## Action item
Retype the listing exactly. Leave out the images.

## Given records
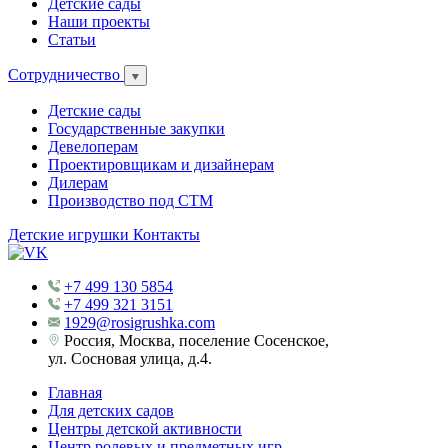
Детские сады
Наши проекты
Статьи
Сотрудничество
Детские сады
Государственные закупки
Девелоперам
Проектировщикам и дизайнерам
Дилерам
Производство под СТМ
Детские игрушки
Контакты
+7 499 130 5854
+7 499 321 3151
1929@rosigrushka.com
Россия, Москва, поселение Сосенское,
ул. Сосновая улица, д.4.
Главная
Для детских садов
Центры детской активности
Центр ролевых и предметных игр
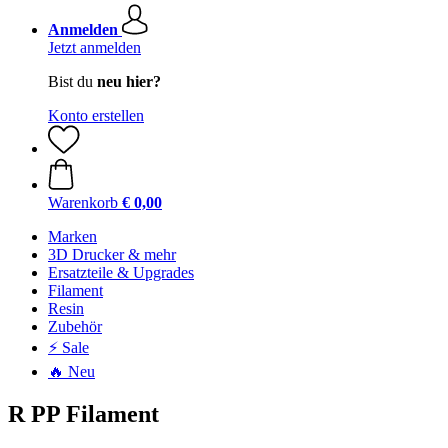
Anmelden
Jetzt anmelden
Bist du
neu hier?
Konto erstellen
Warenkorb
€ 0,00
Marken
3D Drucker & mehr
Ersatzteile & Upgrades
Filament
Resin
Zubehör
⚡ Sale
🔥 Neu
R PP Filament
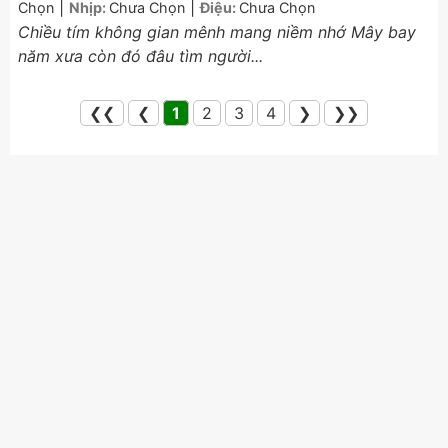
|
|
Chọn
Nhịp:
Chưa Chọn
Điệu:
Chưa Chọn
Chiều tím không gian mênh mang niềm nhớ Mây bay
năm xưa còn đó đâu tìm người...
❮❮
❮
1
2
3
4
❯
❯❯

## Result of this task
Детские сады
Наши проекты
Статьи
Сотрудничество
Детские сады
Государственные закупки
Девелоперам
Проектировщикам и дизайнерам
Дилерам
Производство под СТМ
Детские игрушки
Контакты
+7 499 130 5854
+7 499 321 3151
1929@rosigrushka.com
Россия, Москва, поселение Сосенское,
ул. Сосновая улица, д.4.
Главная
Для детских садов
Центры детской активности
Центр ролевых и предметных игр
Anmelden
Jetzt anmelden
Bist du
neu hier?
Konto erstellen
Warenkorb
€ 0,00
Marken
3D Drucker & mehr
Ersatzteile & Upgrades
Filament
Resin
Zubehör
⚡ Sale
🔥 Neu
R PP Filament
|
|
Chọn
Nhịp:
Chưa Chọn
Điệu:
Chưa Chọn
Chiều tím không gian mênh mang niềm nhớ Mây bay
năm xưa còn đó đâu tìm người...
❮❮
❮
1
2
3
4
❯
❯❯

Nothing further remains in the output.